EXERCISE MATERIALS
****************************************
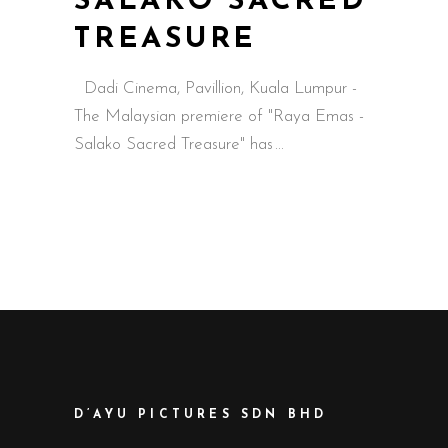
SALAKO SACRED
TREASURE
Dadi Cinema, Pavillion, Kuala Lumpur -
The Malaysian premiere of "Raya Emas -
Salako Sacred Treasure" has
D’AYU PICTURES SDN BHD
****************************************
HOW TO COMPLETE THIS TASK
Copy exactly, with no other lines, the stretch of the material that begins at the line containing "Dadi Cinema, Pavillion, Kuala" and ends at its last line.

TASK RESULT
Dadi Cinema, Pavillion, Kuala Lumpur -
The Malaysian premiere of "Raya Emas -
Salako Sacred Treasure" has
D’AYU PICTURES SDN BHD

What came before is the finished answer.